Sunday, March 25, 2007

A Different Kind of "Homecoming"

This week is going to be another full one for me. Not because of the appointments on my calendar, per se...although I do have a few - but they are all good. The reason that this week is going to be full is because it will be a week of preparation for Holy Week - which begins this Sunday with Palm Sunday.
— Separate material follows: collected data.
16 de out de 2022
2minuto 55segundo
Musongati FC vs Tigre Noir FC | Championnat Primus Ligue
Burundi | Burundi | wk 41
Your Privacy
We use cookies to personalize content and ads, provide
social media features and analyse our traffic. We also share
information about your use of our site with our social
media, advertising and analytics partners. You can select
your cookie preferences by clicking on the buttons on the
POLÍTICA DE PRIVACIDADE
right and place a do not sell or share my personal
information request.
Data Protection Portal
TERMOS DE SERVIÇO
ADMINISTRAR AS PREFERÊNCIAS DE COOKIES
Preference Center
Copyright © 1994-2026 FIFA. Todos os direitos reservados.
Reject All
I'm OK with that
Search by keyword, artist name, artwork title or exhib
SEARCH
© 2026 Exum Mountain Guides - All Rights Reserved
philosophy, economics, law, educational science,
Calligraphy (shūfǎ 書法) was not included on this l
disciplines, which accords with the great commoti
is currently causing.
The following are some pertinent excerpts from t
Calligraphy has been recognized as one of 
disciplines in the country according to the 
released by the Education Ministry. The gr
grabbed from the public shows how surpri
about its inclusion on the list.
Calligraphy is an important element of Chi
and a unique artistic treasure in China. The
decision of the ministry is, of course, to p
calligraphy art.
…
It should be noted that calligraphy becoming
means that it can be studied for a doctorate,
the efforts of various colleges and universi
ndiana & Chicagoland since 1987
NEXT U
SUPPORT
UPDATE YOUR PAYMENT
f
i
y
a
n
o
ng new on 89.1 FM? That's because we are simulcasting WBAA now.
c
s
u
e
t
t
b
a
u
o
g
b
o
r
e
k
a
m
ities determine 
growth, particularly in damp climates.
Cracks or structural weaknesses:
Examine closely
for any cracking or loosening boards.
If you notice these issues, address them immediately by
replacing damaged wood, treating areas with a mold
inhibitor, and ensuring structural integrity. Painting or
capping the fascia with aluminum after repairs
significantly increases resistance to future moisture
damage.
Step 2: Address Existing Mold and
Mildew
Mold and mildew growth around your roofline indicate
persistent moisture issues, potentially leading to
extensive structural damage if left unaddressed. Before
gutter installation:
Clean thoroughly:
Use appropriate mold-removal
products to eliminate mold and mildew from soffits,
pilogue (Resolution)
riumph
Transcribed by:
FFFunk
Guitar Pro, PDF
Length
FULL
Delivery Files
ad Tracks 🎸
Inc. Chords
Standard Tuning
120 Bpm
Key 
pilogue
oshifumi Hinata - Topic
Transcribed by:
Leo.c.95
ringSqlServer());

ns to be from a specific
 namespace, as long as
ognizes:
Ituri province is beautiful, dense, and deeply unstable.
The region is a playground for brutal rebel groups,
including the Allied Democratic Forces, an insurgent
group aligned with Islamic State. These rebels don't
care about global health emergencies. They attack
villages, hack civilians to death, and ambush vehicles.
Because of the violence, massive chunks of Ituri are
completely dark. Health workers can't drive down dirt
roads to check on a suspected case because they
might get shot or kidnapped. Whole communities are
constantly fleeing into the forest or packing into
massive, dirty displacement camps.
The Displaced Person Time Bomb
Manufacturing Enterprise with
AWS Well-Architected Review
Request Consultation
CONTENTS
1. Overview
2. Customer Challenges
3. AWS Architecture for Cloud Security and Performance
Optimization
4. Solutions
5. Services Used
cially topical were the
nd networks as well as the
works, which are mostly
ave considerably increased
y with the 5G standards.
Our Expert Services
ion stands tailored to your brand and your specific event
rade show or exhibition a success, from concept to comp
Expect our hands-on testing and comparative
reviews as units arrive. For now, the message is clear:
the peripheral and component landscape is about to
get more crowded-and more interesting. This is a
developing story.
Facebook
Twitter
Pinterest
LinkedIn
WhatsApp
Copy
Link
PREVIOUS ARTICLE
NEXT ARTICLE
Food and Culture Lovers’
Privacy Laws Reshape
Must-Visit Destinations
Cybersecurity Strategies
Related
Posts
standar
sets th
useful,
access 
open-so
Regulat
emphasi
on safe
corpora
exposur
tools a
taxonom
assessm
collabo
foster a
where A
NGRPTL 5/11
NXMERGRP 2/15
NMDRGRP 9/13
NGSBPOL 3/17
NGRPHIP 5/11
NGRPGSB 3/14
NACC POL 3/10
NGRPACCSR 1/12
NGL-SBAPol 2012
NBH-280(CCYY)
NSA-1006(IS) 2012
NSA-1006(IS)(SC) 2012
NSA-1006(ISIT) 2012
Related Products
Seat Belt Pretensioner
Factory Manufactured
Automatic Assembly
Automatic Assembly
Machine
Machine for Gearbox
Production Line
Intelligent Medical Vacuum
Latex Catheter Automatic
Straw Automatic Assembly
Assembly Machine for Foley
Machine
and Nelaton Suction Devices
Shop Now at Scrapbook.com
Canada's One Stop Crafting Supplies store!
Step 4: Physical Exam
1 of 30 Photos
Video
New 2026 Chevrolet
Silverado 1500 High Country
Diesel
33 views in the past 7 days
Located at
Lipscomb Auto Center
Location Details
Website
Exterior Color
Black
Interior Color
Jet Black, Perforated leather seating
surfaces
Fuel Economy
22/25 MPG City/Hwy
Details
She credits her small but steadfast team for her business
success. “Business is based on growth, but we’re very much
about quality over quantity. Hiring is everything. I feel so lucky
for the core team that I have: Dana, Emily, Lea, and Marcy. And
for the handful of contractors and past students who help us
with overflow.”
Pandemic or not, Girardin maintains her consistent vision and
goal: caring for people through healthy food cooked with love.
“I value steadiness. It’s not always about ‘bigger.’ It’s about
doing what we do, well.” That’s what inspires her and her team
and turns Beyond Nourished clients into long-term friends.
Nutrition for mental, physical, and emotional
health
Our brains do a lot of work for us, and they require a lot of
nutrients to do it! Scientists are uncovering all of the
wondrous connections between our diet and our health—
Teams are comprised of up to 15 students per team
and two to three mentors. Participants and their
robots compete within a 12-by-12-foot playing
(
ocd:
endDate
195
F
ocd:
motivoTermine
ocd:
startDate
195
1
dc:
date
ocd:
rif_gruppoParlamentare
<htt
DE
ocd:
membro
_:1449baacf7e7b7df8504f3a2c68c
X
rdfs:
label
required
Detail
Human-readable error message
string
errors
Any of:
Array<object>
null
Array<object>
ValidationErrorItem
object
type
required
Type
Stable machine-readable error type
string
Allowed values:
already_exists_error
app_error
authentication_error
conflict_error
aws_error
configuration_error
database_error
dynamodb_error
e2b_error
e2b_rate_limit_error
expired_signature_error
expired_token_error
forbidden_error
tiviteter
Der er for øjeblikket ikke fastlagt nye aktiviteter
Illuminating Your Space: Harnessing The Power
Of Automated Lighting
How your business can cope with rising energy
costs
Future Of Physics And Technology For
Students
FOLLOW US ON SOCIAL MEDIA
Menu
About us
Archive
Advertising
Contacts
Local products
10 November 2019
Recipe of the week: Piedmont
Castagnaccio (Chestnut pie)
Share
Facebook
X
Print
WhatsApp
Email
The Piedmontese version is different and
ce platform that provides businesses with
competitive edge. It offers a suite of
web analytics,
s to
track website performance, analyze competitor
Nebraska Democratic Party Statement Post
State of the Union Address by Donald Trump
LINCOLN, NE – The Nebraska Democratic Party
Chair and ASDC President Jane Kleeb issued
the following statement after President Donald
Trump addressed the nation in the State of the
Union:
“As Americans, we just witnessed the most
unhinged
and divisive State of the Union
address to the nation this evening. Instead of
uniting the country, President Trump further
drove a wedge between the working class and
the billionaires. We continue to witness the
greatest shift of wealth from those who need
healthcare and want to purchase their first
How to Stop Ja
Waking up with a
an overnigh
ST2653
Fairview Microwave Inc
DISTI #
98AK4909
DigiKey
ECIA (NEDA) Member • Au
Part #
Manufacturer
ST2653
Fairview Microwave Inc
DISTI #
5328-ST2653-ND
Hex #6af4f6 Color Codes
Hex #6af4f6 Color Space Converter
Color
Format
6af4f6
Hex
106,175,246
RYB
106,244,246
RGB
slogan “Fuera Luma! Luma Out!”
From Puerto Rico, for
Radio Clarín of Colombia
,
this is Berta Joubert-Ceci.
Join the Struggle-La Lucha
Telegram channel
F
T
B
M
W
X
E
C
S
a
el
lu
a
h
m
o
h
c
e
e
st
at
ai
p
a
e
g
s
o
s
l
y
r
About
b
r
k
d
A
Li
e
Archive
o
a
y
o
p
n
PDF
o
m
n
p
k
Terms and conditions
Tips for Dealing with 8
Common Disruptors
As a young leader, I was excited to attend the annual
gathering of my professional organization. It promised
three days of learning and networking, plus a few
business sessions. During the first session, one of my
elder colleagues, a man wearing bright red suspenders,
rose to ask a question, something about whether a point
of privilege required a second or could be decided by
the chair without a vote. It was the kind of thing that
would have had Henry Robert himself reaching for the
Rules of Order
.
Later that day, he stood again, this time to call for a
Normally, my Holy Week would be filled with liturgies and physical preparations for liturgies: The Passion Narrative on Palm Sunday; Tenebrae on Wednesday; Feast of Friends Agape Meal/Footwashing/Stripping of the Altar on Maundy Thursday; Hours of Services on Good Friday; Holy Saturday noonday prayer with those preparing the sanctuary for Easter; the Nightime Great Vigil of Easter on Saturday with Baptisms; and then the Festival Eucharists on Easter Sunday.

But this year will be different.

On Saturday, instead of polishing off a sermon or meditation, I'll be boarding an airplane with my three kids, three other adults, and about a dozen youth from the Episcopal Diocese of Washington (EDOW) to head for the Gulf Coast for a "Spring Break Work Trip." We'll fly to Gulfport, MS then drive on over to Mobile, AL where we'll be staying. Our work site will be in Bayou la Batre, AL, which is a little shrimping village made famous by the movie "Forest Gump." (Bayou la Batre is where his friend, Bubba was from and where he ran his "Bubba Gump Shrimp Company.") And of course, this area has been made infamous by Hurricane Katrina.

Bayou la Batre is also part of my childhood stomping grounds. For four generations - ending unfortunately with mine - my family had a fishing camp just one village over in Coden, AL. However, to get groceries, gas, go to the Post Office or get fresh bait, we had to go to Bayou la Batre. That part of the Gulf Coast was literally my "home away from home." It's where I learned to bait a hook, to rig the spreaders for a shrimp net on the back of a skiff, and to drive - an outboard, a car, and a sailboat. It's where I learned to back a trailer, tell a he-crab from a she-crab, and even how to put one of those critters to sleep. It's where I first heard live Gospel music floating through the pines from the nearby Pentecostal church, and where I would watch the lights on the shrimp boats dotting the horizon as they headed out into the Gulf waters late at night via the Mississippi Sound. It's where I learned to wash dishes by hand, cut the grass with a swing blade, and play checkers. It's where I learned to rest.

Needless to say, I jumped at the chance when invited to go along on this work trip as Chaplain.

It didn't hurt at all that my parents still live in Pensacola, FL - about 90 minutes East of Bayou la Batre, and that they will come and collect my brood of three and take them home with them.

So, I am excited about this trip "home" for so very many reasons.

Not the least of which is the fact that our context for our work is, in fact, Holy Week.

I am expecting great things to happen.
(ed. note - the photo above is from a brilliant photographer, Roman Alokhin - see his onine gallery here.)

2 comments:

Dave Richards said...

This was really great to read..thanks for sharing such a wonderful post with us...and well as Easter is round the corner now i'd also like you to visit my blog on Easter Greetings sometime and enjoy all that i've posted there!!!

Jan said...

What a bittersweet, and wonderful, opportunity. Traveling Mercies for sure!